I just tried it with my /tmp and I didn't need to change the partition type with fdisk, it reverted to reiserfs when I stopped the md and cleared the superblock.

This is how it should work, right? The data is there alright.

----------

## Veldrin

Looking good. 

yes it should...

V.

----------

## Kwark

Ok, I changed reverted all partitions except for for / (md1) and /boot (md0).

Is it possible to unmount and move the root partition (md1) in single mode?

----------

## Kwark

I'm in the last steps on my migration. Only the new root/boot to go.

Recap:

/dev/md0 = old /boot       (now stopped + removed)

/dev/md1 = old /              (still mounted at the moment)

/dev/md0 = new / + /boot         (not yet mounted as /)

- The HD with the old partitions will be removed after migration and replaced with another HD.

- The new root partition (including /boot) is /dev/md0.

- All root data is copied there and special dirs like /dev, /sys, /proc etc are made.

- grub has been setup manually in the MBR of the new root raid partition (md0):

  root (hd0,0), setup(hd0)

What would be the correct final steps?

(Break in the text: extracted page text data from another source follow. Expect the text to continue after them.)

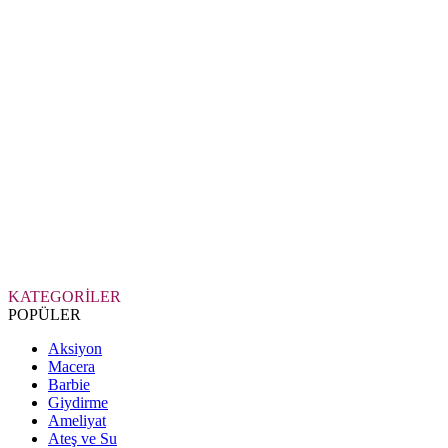
KATEGORİLER
POPÜLER
Aksiyon
Macera
Barbie
Giydirme
Ameliyat
Ateş ve Su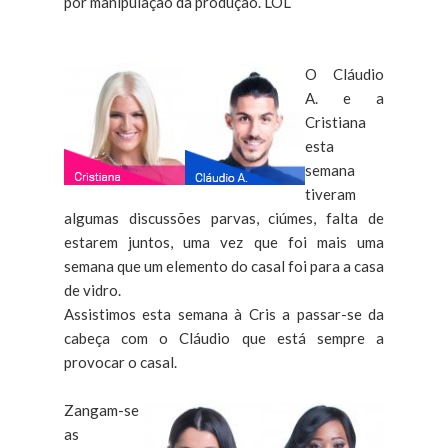
por manipulação da produção. LOL
O Cláudio
A. e a
Cristiana
esta
semana
tiveram
algumas discussões parvas, ciúmes, falta de
estarem juntos, uma vez que foi mais uma
semana que um elemento do casal foi para a casa
de vidro.
Assistimos esta semana à Cris a passar-se da
cabeça com o Cláudio que está sempre a
provocar o casal.
Zangam-se
as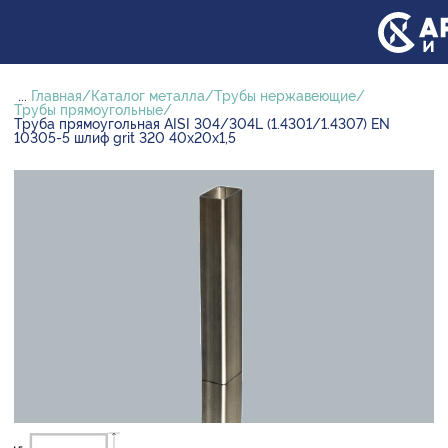
...
Главная
Каталог металла
Трубы нержавеющие
Трубы прямоугольные
Труба прямоугольная AISI 304/304L (1.4301/1.4307) EN
10305-5 шлиф grit 320 40х20х1,5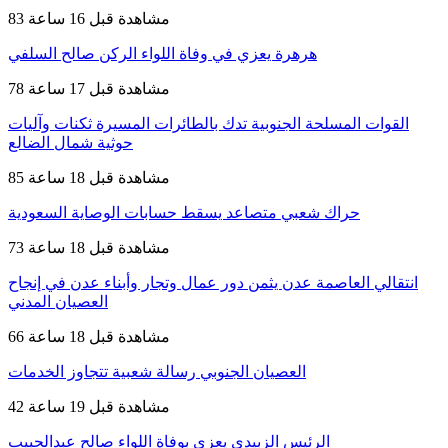
83 مشاهدة
قبل 16 ساعة
هرهرة يعزي في وفاة اللواء الركن صالح السلفي
78 مشاهدة
قبل 17 ساعة
القوات المسلحة الجنوبية تدك بالطائرات المسيرة ثكنات وآليات
حوثية شمال الضالع
85 مشاهدة
قبل 18 ساعة
حراك شعبي متصاعد يسقط حسابات الوصاية السعودية
73 مشاهدة
قبل 18 ساعة
انتقالي العاصمة عدن يثمن دور عمال وتجار وأبناء عدن في إنجاح
العصيان المدني
66 مشاهدة
قبل 18 ساعة
العصيان الجنوبي رسالة شعبية تتجاوز الخدمات
42 مشاهدة
قبل 19 ساعة
الرئيس الزبيدي يعزي بوفاة اللواء صالح عبدالحبيب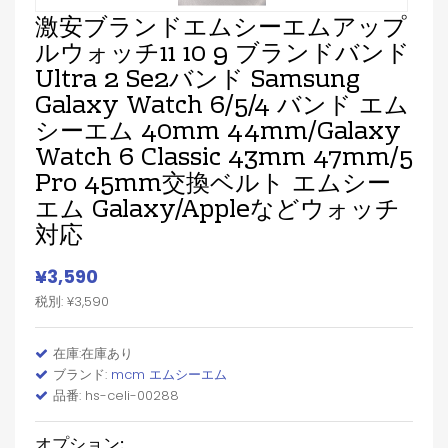
激安ブランドエムシーエムアップ
ルウォッチ11 10 9 ブランドバンド
Ultra 2 Se2バンド Samsung
Galaxy Watch 6/5/4 バンド エム
シーエム 40mm 44mm/Galaxy
Watch 6 Classic 43mm 47mm/5
Pro 45mm交換ベルト エムシー
エム Galaxy/appleなどウォッチ
対応
¥3,590
税別: ¥3,590
在庫:在庫あり
ブランド:
mcm エムシーエム
品番: hs-celi-00288
オプション: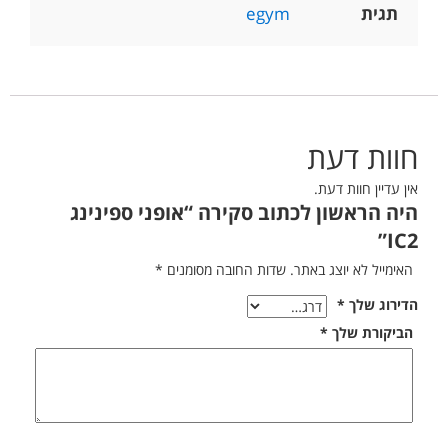
תגית
egym
חוות דעת
אין עדיין חוות דעת.
היה הראשון לכתוב סקירה “אופני ספינינג
IC2”
האימייל לא יוצג באתר.
שדות החובה מסומנים
*
הדירוג שלך
*
הביקורת שלך
*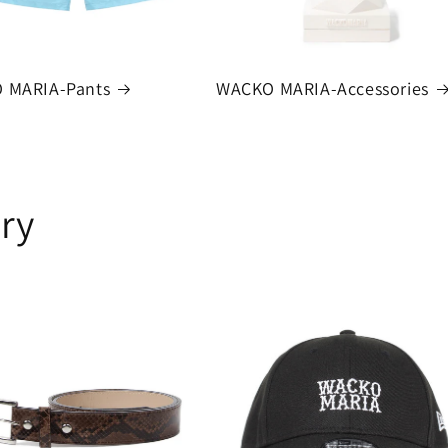
 MARIA-Pants
WACKO MARIA-Accessories
ry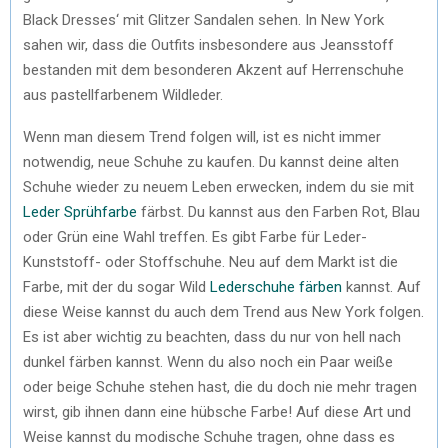
Black Dresses‘ mit Glitzer Sandalen sehen. In New York
sahen wir, dass die Outfits insbesondere aus Jeansstoff
bestanden mit dem besonderen Akzent auf Herrenschuhe
aus pastellfarbenem Wildleder.
Wenn man diesem Trend folgen will, ist es nicht immer
notwendig, neue Schuhe zu kaufen. Du kannst deine alten
Schuhe wieder zu neuem Leben erwecken, indem du sie mit
Leder Sprühfarbe
färbst. Du kannst aus den Farben Rot, Blau
oder Grün eine Wahl treffen. Es gibt Farbe für Leder-
Kunststoff- oder Stoffschuhe. Neu auf dem Markt ist die
Farbe, mit der du sogar Wild
Lederschuhe färben
kannst. Auf
diese Weise kannst du auch dem Trend aus New York folgen.
Es ist aber wichtig zu beachten, dass du nur von hell nach
dunkel färben kannst. Wenn du also noch ein Paar weiße
oder beige Schuhe stehen hast, die du doch nie mehr tragen
wirst, gib ihnen dann eine hübsche Farbe! Auf diese Art und
Weise kannst du modische Schuhe tragen, ohne dass es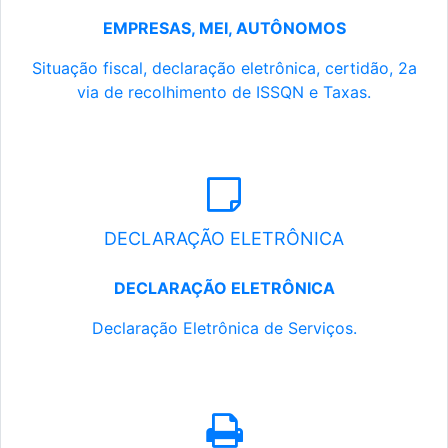
EMPRESAS, MEI, AUTÔNOMOS
Situação fiscal, declaração eletrônica, certidão, 2a
via de recolhimento de ISSQN e Taxas.
DECLARAÇÃO ELETRÔNICA
DECLARAÇÃO ELETRÔNICA
Declaração Eletrônica de Serviços.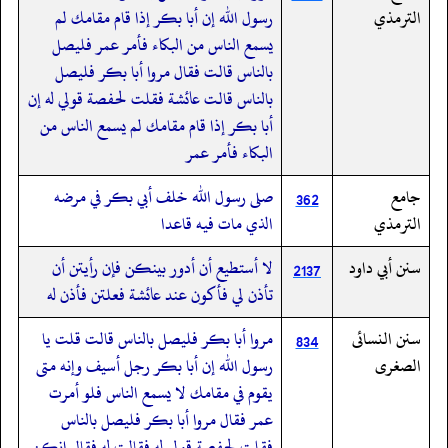
الترمذي
رسول الله إن أبا بكر إذا قام مقامك لم
يسمع الناس من البكاء فأمر عمر فليصل
بالناس قالت فقال مروا أبا بكر فليصل
بالناس قالت عائشة فقلت لحفصة قولي له إن
أبا بكر إذا قام مقامك لم يسمع الناس من
البكاء فأمر عمر
جامع
صلى رسول الله خلف أبي بكر في مرضه
362
الترمذي
الذي مات فيه قاعدا
سنن أبي داود
لا أستطيع أن أدور بينكن فإن رأيتن أن
2137
تأذن لي فأكون عند عائشة فعلتن فأذن له
سنن النسائى
مروا أبا بكر فليصل بالناس قالت قلت يا
834
الصغرى
رسول الله إن أبا بكر رجل أسيف وإنه متى
يقوم في مقامك لا يسمع الناس فلو أمرت
عمر فقال مروا أبا بكر فليصل بالناس
فقلت لحفصة قولي له فقالت له فقال إنكن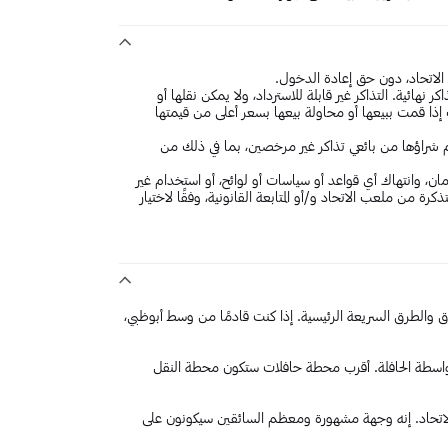
 الاتحاد، دون حق إعادة الدخول.
نهائية. التذاكر غير قابلة للاسترداد، ولا يمكن نقلها أو
ذا قمت ببيعها أو محاولة بيعها بسعر أعلى من قيمتها
 تم شراؤها من بائعي تذاكر غير مرخصين، بما في ذلك من
ن، وانتهاك أي قواعد أو سياسات أو لوائح، أو استخدام غير
ة من ملعب الاتحاد و/أو المتابعة القانونية، وفقًا لاختيار
 والطرق السريعة الرئيسية. إذا كنت قادمًا من وسط أبوظبي،
اسطة الحافلة. أقرب محطة حافلات ستكون محطة النقل
الاتحاد. إنه وجهة مشهورة ومعظم السائقين سيكونون على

Am I missing something?

- Reboot

- Change bios to search boot from the new HD first

- In grub console, change the root= to /dev/md0

  (I know I can do this in a new entry)

/boot/grub/device.map in both the new and old situation both list (hd0)=/dev/sda and (hd1)=/dev/sdb

And both grub.conf 's contain the same root(hd0,0) line in their config, while they should be referring to different HD's.

(sdb is the old, sda is the new)

----------